Press release
Thursday, June 22, 2023
First step of NIH-supported trial in developing a new approach to treat myasthenia gravis.
Evidence from a small clinical trial suggests that a variation of the advanced blood cancer immunotherapy known as CAR-T could be adapted to treat Myasthenia gravis, an autoimmune disorder of the nervous system. Modified CAR-T, short for chimeric antigen receptor T cells, therapy being used by scientists offers the potential for a more lasting reduction in Myasthenia gravis symptoms and was well tolerated without significant adverse effects. The study, published in The Lancet Neurologywas supported by a small business grant from the National Institute of Neurological Disorders and Stroke (NINDS), a part of the National Institutes of Health, and sponsored by Cartesian Therapeutics, Gaithersburg, Maryland.
“Repurposing an innovative therapy like CAR-T to potentially treat a neurological disorder shows the versatility of immunotherapies in cases where treatment options are limited or nonexistent,” said Emily Caporello, Ph.D., director of the Small NINDS Companies.
Myasthenia gravis is a chronic autoimmune disorder most often caused when the body’s immune system attacks a protein found where nerve cells communicate with muscles. The disease is characterized by muscle weakness that worsens after periods of activity and may improve somewhat after rest. Current treatments focus on controlling symptoms, mainly muscle weakness.
In the study, 14 people with generalized myasthenia gravis received varying doses of a modified form of CAR-T therapy, known as Descartes-08, which targets cells responsible for producing antibodies that cause myasthenia gravis. The ideal dose was determined to be once a week for six weeks. The first data on the effectiveness of the treatment are promising, but additional clinical studies are needed to evaluate the efficacy of the therapy. Three patients who received Descartes-08 showed complete or near complete clearance of their symptoms, which continued six months after treatment. Two others no longer required chronic treatment with intravenous immunoglobulin, which is currently used in some cases of severe MG.
“What we saw were profound and long-lasting responses to Decartes-08 that persisted for at least six months after treatment,” said Murat V. Kalayoglu, MD, Ph.D., president and CEO of Cartesian Therapeutics. “We have now begun a larger randomized placebo-controlled study, which is the first of its kind for an adoptively designed cell therapy.”
CAR-T therapy involves taking a patient’s T cells, a key part of the immune system that can recognize and destroy invading pathogens, and reprogramming them to attack a specific target. In the case of blood cancers, the new target is the cancer itself. For myasthenia gravis, the target is the corrupted cells that produce the harmful antibodies.
Many immunotherapies, including CAR-T, carry the risk of serious side effects that, while tolerable in advanced cancers, prohibit their use in more chronic conditions such as myasthenia gravis. Normally, T cells are reprogrammed with DNA, which persists within cells and is copied each time cells divide. This can lead to an amplified effect and serious side effects.
To avoid this side effect, Descartes-08 uses messenger RNA (mRNA), which is not duplicated when cells divide, instead of DNA to reprogram T cells. The result is a short course of treatment that is administered multiple times in instead of the single-dose regimen typically used in DNA-programmed CAR-T therapy.
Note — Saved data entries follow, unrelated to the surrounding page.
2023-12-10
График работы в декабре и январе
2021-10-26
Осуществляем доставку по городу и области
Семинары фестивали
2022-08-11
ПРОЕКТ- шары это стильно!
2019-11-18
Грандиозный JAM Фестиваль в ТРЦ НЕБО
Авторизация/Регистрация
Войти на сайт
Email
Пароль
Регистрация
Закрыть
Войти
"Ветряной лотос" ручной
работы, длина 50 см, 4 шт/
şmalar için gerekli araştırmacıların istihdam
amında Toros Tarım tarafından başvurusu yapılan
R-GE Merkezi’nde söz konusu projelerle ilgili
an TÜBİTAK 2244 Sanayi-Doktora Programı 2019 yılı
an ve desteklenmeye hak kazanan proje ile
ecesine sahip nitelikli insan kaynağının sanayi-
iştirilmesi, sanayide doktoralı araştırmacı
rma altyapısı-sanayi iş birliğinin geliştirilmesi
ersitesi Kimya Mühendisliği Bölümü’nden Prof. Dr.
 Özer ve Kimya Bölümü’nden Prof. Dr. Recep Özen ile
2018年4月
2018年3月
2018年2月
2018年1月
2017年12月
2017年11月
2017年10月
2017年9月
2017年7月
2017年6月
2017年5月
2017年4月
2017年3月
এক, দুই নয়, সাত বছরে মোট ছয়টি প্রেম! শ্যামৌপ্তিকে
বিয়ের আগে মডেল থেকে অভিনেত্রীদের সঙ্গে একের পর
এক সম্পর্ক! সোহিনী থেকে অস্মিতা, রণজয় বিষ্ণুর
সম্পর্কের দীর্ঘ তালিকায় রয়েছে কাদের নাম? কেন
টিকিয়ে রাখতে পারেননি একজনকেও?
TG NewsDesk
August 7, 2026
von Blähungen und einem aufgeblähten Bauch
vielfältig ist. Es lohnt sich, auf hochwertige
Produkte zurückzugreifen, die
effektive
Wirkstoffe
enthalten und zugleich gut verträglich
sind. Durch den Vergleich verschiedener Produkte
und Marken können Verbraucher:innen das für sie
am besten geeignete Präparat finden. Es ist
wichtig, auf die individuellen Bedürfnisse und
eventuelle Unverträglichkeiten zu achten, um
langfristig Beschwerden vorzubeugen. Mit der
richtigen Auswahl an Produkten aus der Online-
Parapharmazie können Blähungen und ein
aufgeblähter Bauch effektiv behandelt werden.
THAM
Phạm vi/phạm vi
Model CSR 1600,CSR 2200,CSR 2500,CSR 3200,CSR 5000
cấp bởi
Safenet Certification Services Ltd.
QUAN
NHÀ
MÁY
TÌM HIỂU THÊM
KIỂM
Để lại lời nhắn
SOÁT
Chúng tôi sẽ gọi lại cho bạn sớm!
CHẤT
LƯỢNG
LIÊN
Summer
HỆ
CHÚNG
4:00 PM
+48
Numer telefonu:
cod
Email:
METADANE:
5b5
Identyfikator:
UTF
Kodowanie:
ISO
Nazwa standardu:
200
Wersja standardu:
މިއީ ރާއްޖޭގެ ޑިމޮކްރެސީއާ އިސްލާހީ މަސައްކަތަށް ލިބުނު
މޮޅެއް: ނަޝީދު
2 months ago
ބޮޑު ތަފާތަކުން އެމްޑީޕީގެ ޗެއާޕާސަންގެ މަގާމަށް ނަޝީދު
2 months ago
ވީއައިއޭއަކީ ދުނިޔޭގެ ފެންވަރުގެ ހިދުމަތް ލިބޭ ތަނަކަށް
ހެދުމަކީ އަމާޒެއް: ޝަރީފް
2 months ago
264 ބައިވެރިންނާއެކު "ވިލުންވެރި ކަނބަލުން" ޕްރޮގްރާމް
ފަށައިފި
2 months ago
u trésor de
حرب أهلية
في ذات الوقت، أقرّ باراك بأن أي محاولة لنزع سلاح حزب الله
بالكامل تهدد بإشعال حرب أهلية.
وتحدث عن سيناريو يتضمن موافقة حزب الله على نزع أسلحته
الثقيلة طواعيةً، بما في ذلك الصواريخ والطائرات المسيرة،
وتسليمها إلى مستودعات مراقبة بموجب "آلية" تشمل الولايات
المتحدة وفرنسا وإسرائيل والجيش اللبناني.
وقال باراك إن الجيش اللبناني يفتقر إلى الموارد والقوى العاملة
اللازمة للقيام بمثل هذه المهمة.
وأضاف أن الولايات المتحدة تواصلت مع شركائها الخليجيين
The primary objective of this trial was to determine the ideal dose of Descartes-08 that would effectively reduce symptoms of muscle weakness with minimal side effects.
The Descartes-08 therapy is now being tested in a larger clinical trial to determine its ability to reduce the symptoms of myasthenia gravis. Importantly, this trial will also include a placebo group, which is an important control to confirm that any observed improvement is due to treatment and not unrelated effects.
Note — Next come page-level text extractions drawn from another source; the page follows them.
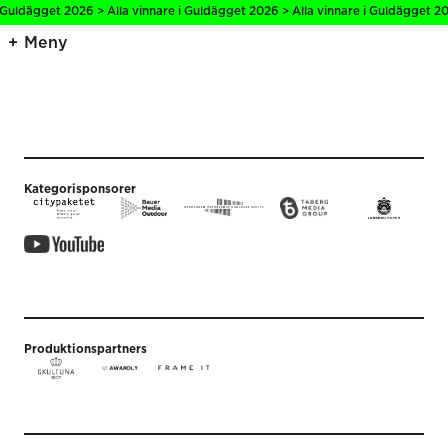
i Guldägget 2026 > Alla vinnare i Guldägget 2026 > Alla vinnare i Guldägget 20
Meny
Kategorisponsorer
Produktionspartners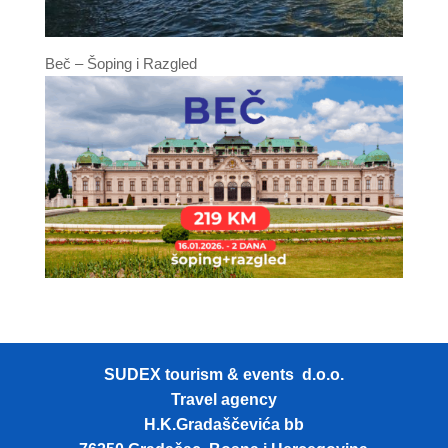
Beč – Šoping i Razgled
SUDEX tourism & events d.o.o.
Travel agency
H.K.Gradaščevića bb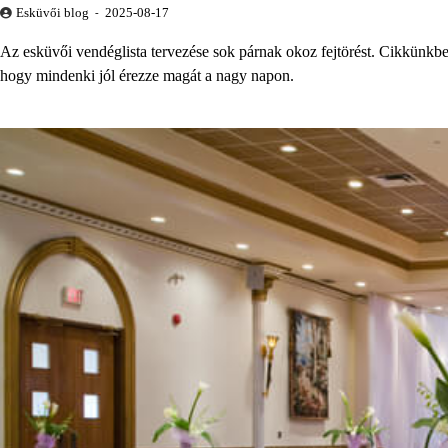
Esküvői blog
2025-08-17
Az esküvői vendéglista tervezése sok párnak okoz fejtörést. Cikkünkbe
hogy mindenki jól érezze magát a nagy napon.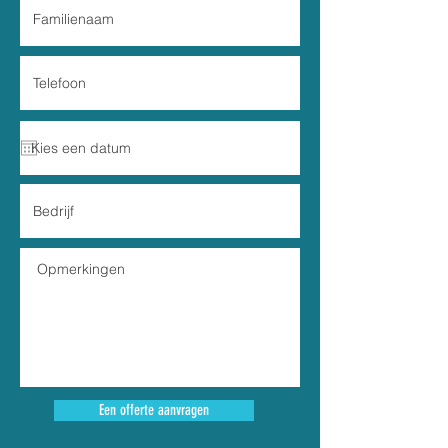
Een offerte aanvragen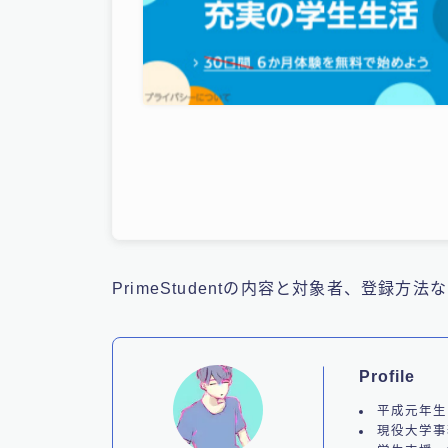
PrimeStudentの内容と対象者、登録
Profile
平成元年生
現役大学事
This trial was supported by a grant from the NINDS Small Business Program (NS115426-01A1), which is designed to encourage research and development that may lead to commercial therapeutics. The clinical trial reported in this study and the ongoing Phase 2 trial are registered with ClinicalTrials.gov (NCT04146051).
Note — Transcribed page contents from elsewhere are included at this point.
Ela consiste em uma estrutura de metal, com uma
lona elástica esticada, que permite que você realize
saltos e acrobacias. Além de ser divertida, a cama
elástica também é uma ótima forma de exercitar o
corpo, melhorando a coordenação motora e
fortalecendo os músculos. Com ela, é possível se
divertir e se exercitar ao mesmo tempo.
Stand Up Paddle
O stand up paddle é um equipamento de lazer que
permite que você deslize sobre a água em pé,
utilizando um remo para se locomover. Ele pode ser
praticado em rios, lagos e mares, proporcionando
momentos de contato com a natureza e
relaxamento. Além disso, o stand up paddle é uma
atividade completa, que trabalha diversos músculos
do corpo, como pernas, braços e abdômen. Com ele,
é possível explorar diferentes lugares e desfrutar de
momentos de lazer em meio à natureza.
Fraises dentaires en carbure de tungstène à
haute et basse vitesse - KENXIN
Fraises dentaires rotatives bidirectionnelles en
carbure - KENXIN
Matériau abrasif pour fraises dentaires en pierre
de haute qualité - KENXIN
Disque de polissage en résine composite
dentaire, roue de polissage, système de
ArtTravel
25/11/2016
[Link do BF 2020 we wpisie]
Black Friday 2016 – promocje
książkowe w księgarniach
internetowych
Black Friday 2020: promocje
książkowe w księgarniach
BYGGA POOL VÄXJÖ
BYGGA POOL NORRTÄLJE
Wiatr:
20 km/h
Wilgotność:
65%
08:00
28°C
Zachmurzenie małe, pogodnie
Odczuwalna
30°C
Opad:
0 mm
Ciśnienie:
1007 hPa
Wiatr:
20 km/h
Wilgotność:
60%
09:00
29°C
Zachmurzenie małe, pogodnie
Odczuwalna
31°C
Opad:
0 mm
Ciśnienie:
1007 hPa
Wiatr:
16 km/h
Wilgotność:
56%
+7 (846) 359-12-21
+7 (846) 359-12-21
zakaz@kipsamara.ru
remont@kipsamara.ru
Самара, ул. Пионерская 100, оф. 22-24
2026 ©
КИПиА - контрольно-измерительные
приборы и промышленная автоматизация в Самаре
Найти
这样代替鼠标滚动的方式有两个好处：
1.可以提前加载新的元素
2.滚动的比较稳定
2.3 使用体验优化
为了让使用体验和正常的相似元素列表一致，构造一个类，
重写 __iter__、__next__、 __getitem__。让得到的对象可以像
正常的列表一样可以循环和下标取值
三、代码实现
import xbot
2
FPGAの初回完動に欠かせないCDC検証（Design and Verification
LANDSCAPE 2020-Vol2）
About the National Institute of Neurological Disorders and Stroke (NINDS): CHILDREN is the nation’s leading funder of brain and nervous system research. The NINDS mission is to seek fundamental knowledge about the brain and nervous system and to use that knowledge to reduce the burden of neurological disease.
About the National Institutes of Health (NIH):NIH, the nation’s medical research agency, includes 27 institutes and centers and is a component of the US Department of Health and Human Services. NIH is the lead Federal agency conducting and supporting basic, clinical, and translational medical research , and is researching the causes, treatments, and cures for common and rare diseases. To learn more about the NIH and its programs, visit www.nih.gov.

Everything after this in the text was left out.